Über uns > Sicherheit

Durchdachte Systeme sind Voraussetzung für hohe Sicherheitsstandards

Als Fahrgast muss man sich in Zügen und auf Bahnhöfen sicher fühlen. Das Sicherheitsempfinden ist dabei nicht allein von einer störungsfreien technischen Funktionalität der Verkehrsmittel abhängig.

Ein moderner und attraktiver Schienenpersonennahverkehr muss steigende Anforderungen an Sicherheitskonzepte berücksichtigen. In den vergangenen Jahren hat die AKN auf ihren Bahnhöfen und in ihren Fahrzeugen zahlreiche Maßnahmen ergriffen, um das objektive und subjektive Sicherheitsgefühl der Fahrgäste zu verbessern. Eine durchgehende helle Ausleuchtung der Stationen sowie eine übersichtliche Bahnsteiggestaltung ohne düstere Gefahrenbereiche steigern langläufig das subjektive Sicherheitsempfinden. Kameras und Notrufsäulen sind in einem Notfall dafür da, für eine schnelle Reaktion, eine unverzügliche Hilfeleistung sowie eine anschließende Strafverfolgung zu sorgen.

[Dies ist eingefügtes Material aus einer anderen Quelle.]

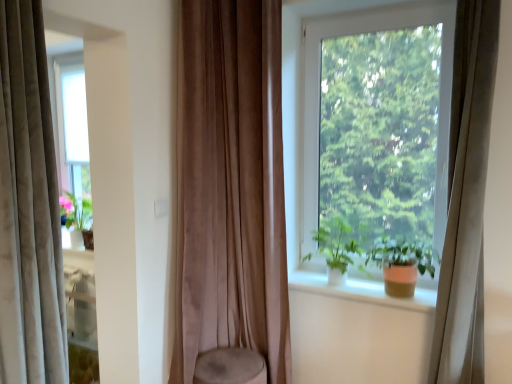 Question: From a real-world perspective, is transparent glass window at center positioned over matte orange pot at window based on gravity?

Choices:
 (A) no
 (B) yes

Answer: (B)

Question: Is transparent glass window at center further to the viewer compared to matte orange pot at window?

Choices:
 (A) no
 (B) yes

Answer: (B)

Question: Can you confirm if transparent glass window at center is thinner than matte orange pot at window?

Choices:
 (A) no
 (B) yes

Answer: (B)

Question: Can you confirm if transparent glass window at center is taller than matte orange pot at window?

Choices:
 (A) yes
 (B) no

Answer: (A)

Question: Is transparent glass window at center aimed at matte orange pot at window?

Choices:
 (A) yes
 (B) no

Answer: (A)

Question: Considering the positions of beige velvet curtain at right, which is the third curtain in left-to-right order, and white smooth window sill at center in the image, is beige velvet curtain at right, which is the third curtain in left-to-right order, wider or thinner than white smooth window sill at center?

Choices:
 (A) wide
 (B) thin

Answer: (B)

Question: Considering the positions of beige velvet curtain at right, arranged as the 1th curtain when viewed from the right, and white smooth window sill at center in the image, is beige velvet curtain at right, arranged as the 1th curtain when viewed from the right, taller or shorter than white smooth window sill at center?

Choices:
 (A) tall
 (B) short

Answer: (A)

Question: In terms of size, does beige velvet curtain at right, which is the third curtain in left-to-right order, appear bigger or smaller than white smooth window sill at center?

Choices:
 (A) small
 (B) big

Answer: (B)

Question: Is beige velvet curtain at right, arranged as the 1th curtain when viewed from the right, spatially inside white smooth window sill at center, or outside of it?

Choices:
 (A) inside
 (B) outside

Answer: (B)

Question: From their relative heights in the image, would you say matte orange pot at window is taller or shorter than suede-like brown curtain at center, the second curtain viewed from the right?

Choices:
 (A) short
 (B) tall

Answer: (A)

Question: From the image's perspective, relative to suede-like brown curtain at center, the second curtain viewed from the right, is matte orange pot at window above or below?

Choices:
 (A) above
 (B) below

Answer: (B)

Question: Which is correct: matte orange pot at window is inside suede-like brown curtain at center, the 2th curtain viewed from the left, or outside of it?

Choices:
 (A) inside
 (B) outside

Answer: (B)

Question: In terms of width, does matte orange pot at window look wider or thinner when compared to suede-like brown curtain at center, the second curtain viewed from the right?

Choices:
 (A) thin
 (B) wide

Answer: (B)

Question: Considering the relative positions of matte orange pot at window and transparent glass window at center in the image provided, is matte orange pot at window to the left or to the right of transparent glass window at center?

Choices:
 (A) left
 (B) right

Answer: (B)

Question: Is matte orange pot at window bigger or smaller than transparent glass window at center?

Choices:
 (A) big
 (B) small

Answer: (B) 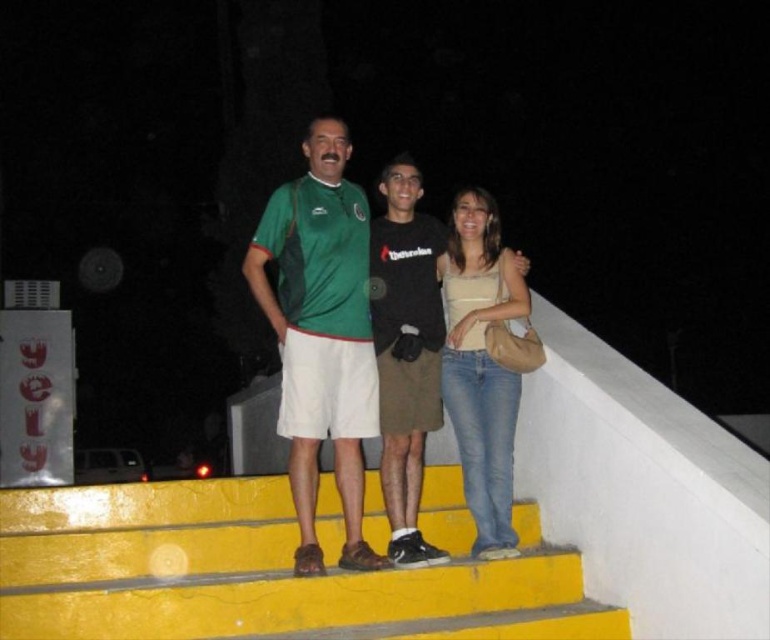 Is black cotton shirt at center to the left of denim jeans at center from the viewer's perspective?

→ Yes, black cotton shirt at center is to the left of denim jeans at center.

Is point (417, 550) closer to viewer compared to point (464, 412)?

Yes, it is in front of point (464, 412).

The height and width of the screenshot is (640, 770). Find the location of `black cotton shirt at center`. black cotton shirt at center is located at coordinates (404, 349).

Between green fabric shirt at center and denim jeans at center, which one is positioned higher?

green fabric shirt at center

Is point (283, 339) behind point (474, 259)?

No, (283, 339) is in front of (474, 259).

You are a GUI agent. You are given a task and a screenshot of the screen. Output one action in this format:
    pyautogui.click(x=<x>, y=<y>)
    Task: Click on the green fabric shirt at center
    The image size is (770, 640).
    Given the screenshot: What is the action you would take?
    pyautogui.click(x=320, y=333)

Is point (387, 586) positioned in front of point (365, 276)?

Yes, it is.

Does yellow painted stairs at center have a lesser width compared to green fabric shirt at center?

No, yellow painted stairs at center is not thinner than green fabric shirt at center.

Find the location of a particular element. yellow painted stairs at center is located at coordinates (265, 570).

Im Zug angebrachte Sprechstellen und eine Kameraüberwachung des Fahrgastraumes ermöglichen ein schnelles Eingreifen des Triebfahrzeugführers bzw. eine Alarmierung von Rettungsdiensten. Die durchgehende Begehbarkeit der AKN-Fahrzeuge und ihre übersichtliche Innenraumgestaltung dienen den hiermit angestrebten Effekten.

Bei bestimmten Zugfahrten, etwa bei Großveranstaltungen, setzen wir zusätzlich Sicherheitsunternehmen ein, deren erfahrenes Personal die Aufgabe übernimmt, Ihnen eine bequeme und ungestörte An- und Abreise zu ermöglichen.

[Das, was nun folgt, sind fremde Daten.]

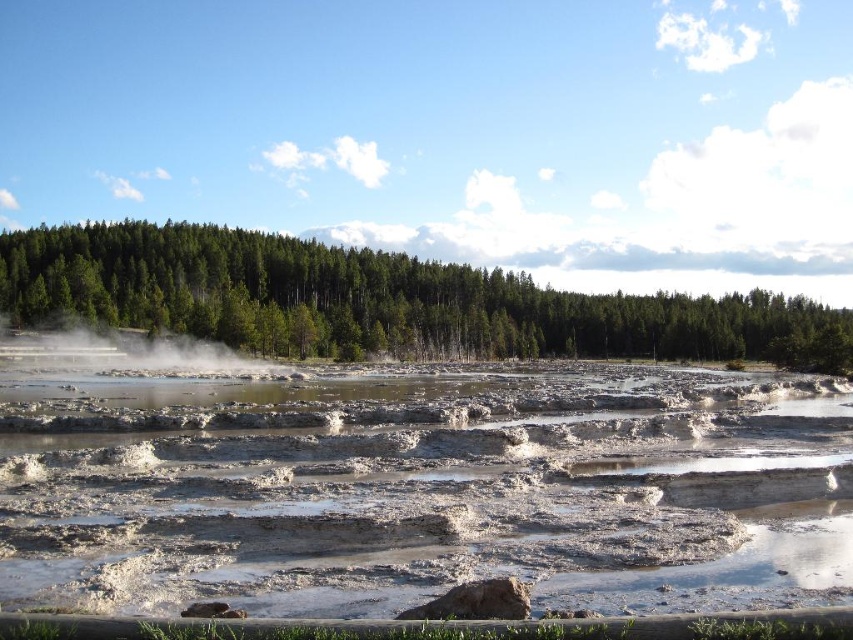 This screenshot has height=640, width=853. What do you see at coordinates (381, 301) in the screenshot?
I see `green matte forest at center` at bounding box center [381, 301].

Between point (753, 317) and point (73, 358), which one is positioned in front?

Point (73, 358) is in front.

Image resolution: width=853 pixels, height=640 pixels. What are the coordinates of `green matte forest at center` in the screenshot? It's located at (381, 301).

Which is in front, point (816, 435) or point (1, 284)?

Positioned in front is point (816, 435).

Can you confirm if muddy water at center is positioned to the right of green matte forest at center?

In fact, muddy water at center is to the left of green matte forest at center.

The image size is (853, 640). Identify the location of muddy water at center. (422, 486).

Does muddy water at center appear on the left side of white misty steam at center?

In fact, muddy water at center is to the right of white misty steam at center.

Does muddy water at center have a greater height compared to white misty steam at center?

No, muddy water at center is not taller than white misty steam at center.

In order to click on muddy water at center in this screenshot , I will do `click(422, 486)`.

Sämtliche Anlagen und Fahrzeuge der AKN verfügen über einen hohen technischen Standard, um die Sicherheit der Fahrgäste und des Personals zu gewährleisten. Alle strecken- und fahrzeuggebundenen Teilsysteme sind so ausgelegt, dass das Gesamtsystem bei etwaigen Störungen in einen sicheren Zustand übergeht - wie z.B. eine Sperrung eines Streckenabschnittes und/oder eine Zwangsbremsung eines betroffenen Zuges.

Die Bahnanlagen der AKN sind mit einer Zugbeeinflussung ausgerüstet, die beim Überfahren „Halt“ zeigender Signale Züge automatisch anhält. Die Signalsteuerung erfolgt generell automatisch über das moderne, rechnergesteuerte Zentralstellwerk Kaltenkirchen. Hier laufen mehrere Rechner parallel zusammen und analysieren unabhängig voneinander die Betriebslage ständig. Nur bei einer vollständigen Übereinstimmung der Prüfergebnisse können die entsprechenden Fahrstraßen für die jeweilige Zugfahrt freigegeben werden.

In Kaltenkirchen und Hamburg-Billbrook befinden sich zwei AKN-Werkstätten, in denen die vollständige Instandhaltung und Reparatur des eigenen Fahrzeugbestands abläuft. Um die fahrzeugtechnische Sicherheit zu gewährleisten, werden diese hier in kurzen Intervallen durch qualifiziertes AKN-Personal geprüft, gewartet und es werden regelmäßige Hauptuntersuchungen durchgeführt. Die Unterflur-Drehmaschine und die Radsatzpresse der Werkstatt Kaltenkirchen werden darüber hinaus auch für Aufträge anderer Eisenbahnverkehrsunternehmen eingesetzt.

Die Bahnübergänge im AKN-Netz werden überwiegend technisch gesichert. Zahlreiche Bahnübergänge sind zusätzlich mit Schranken ausgestattet. Die Fahrt über den Bahnübergang wird erst dann frei gegeben, wenn den Triebfahrzeugführern im sich nähernden Zug die ordnungsgemäße Funktion der Sicherungsanlage signalisiert wird. Die Tieferlegung der drei Bahnhöfe Henstedt-Ulzburg, Kaltenkirchen und Eidelstedt Zentrum machte in den letzten Jahren mehrere Bahnübergänge entbehrlich und beseitigte damit potenziell mögliche Unfallschwerpunkte.